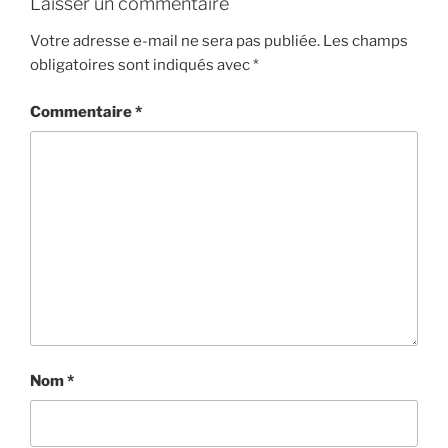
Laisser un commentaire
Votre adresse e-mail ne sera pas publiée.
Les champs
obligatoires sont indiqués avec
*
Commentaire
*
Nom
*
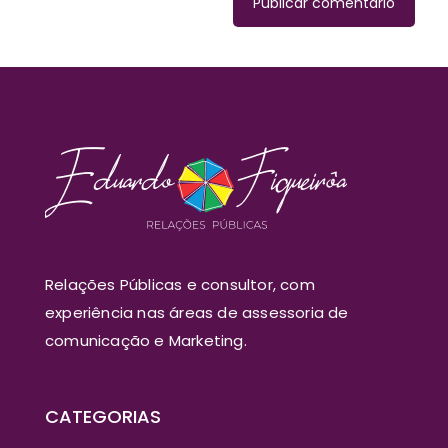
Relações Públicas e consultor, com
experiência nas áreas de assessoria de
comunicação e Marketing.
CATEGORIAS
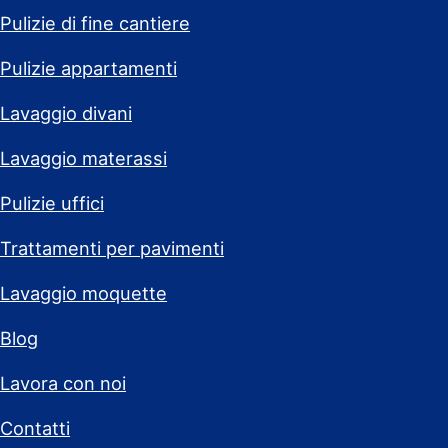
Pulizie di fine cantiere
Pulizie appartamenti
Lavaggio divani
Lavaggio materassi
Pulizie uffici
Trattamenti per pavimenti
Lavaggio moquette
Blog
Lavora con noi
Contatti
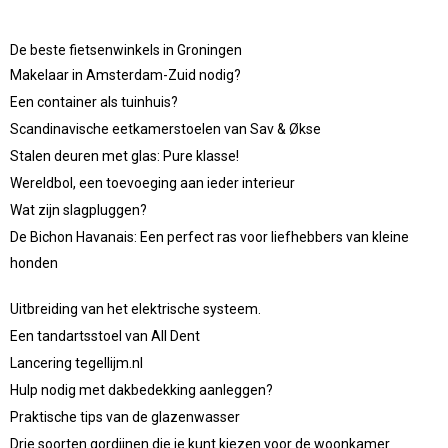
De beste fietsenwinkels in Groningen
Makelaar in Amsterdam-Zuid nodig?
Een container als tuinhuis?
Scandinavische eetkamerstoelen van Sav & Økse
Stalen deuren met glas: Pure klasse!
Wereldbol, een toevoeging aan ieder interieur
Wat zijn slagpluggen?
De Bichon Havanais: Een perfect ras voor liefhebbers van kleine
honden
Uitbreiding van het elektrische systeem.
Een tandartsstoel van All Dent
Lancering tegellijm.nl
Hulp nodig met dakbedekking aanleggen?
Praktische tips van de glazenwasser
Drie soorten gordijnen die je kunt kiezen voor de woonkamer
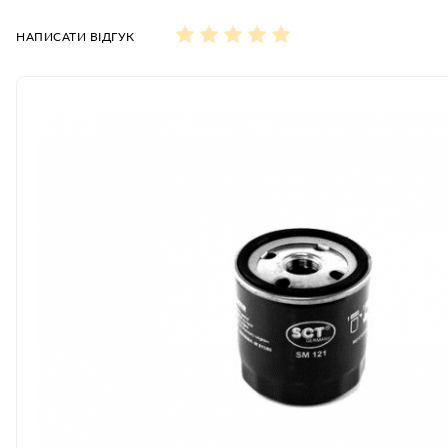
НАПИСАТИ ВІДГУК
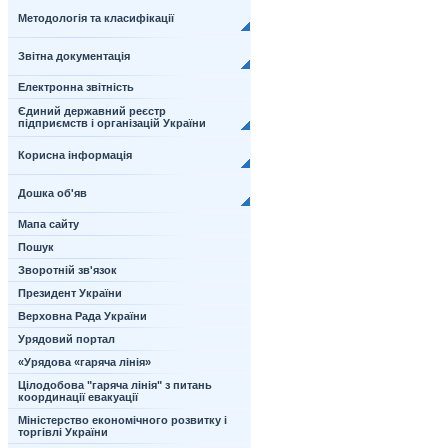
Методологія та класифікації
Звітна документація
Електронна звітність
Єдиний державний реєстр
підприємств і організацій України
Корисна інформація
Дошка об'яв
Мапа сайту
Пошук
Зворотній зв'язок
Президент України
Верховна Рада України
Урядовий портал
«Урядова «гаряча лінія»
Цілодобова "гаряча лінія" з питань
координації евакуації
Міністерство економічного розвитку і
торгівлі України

==========

**TASK PROMPT**
Pictures do not belong in the copy. Reproduce the rest of the data exactly.

**ANSWER TO THIS PROBLEM**
Laisser un commentaire
Votre adresse e-mail ne sera pas publiée.
Les champs
obligatoires sont indiqués avec
*
Commentaire
*
Nom
*
Relações Públicas e consultor, com
experiência nas áreas de assessoria de
comunicação e Marketing.
CATEGORIAS
Pulizie di fine cantiere
Pulizie appartamenti
Lavaggio divani
Lavaggio materassi
Pulizie uffici
Trattamenti per pavimenti
Lavaggio moquette
Blog
Lavora con noi
Contatti
De beste fietsenwinkels in Groningen
Makelaar in Amsterdam-Zuid nodig?
Een container als tuinhuis?
Scandinavische eetkamerstoelen van Sav & Økse
Stalen deuren met glas: Pure klasse!
Wereldbol, een toevoeging aan ieder interieur
Wat zijn slagpluggen?
De Bichon Havanais: Een perfect ras voor liefhebbers van kleine
honden
Uitbreiding van het elektrische systeem.
Een tandartsstoel van All Dent
Lancering tegellijm.nl
Hulp nodig met dakbedekking aanleggen?
Praktische tips van de glazenwasser
Drie soorten gordijnen die je kunt kiezen voor de woonkamer
НАПИСАТИ ВІДГУК
Методологія та класифікації
Звітна документація
Електронна звітність
Єдиний державний реєстр
підприємств і організацій України
Корисна інформація
Дошка об'яв
Мапа сайту
Пошук
Зворотній зв'язок
Президент України
Верховна Рада України
Урядовий портал
«Урядова «гаряча лінія»
Цілодобова "гаряча лінія" з питань
координації евакуації
Міністерство економічного розвитку і
торгівлі України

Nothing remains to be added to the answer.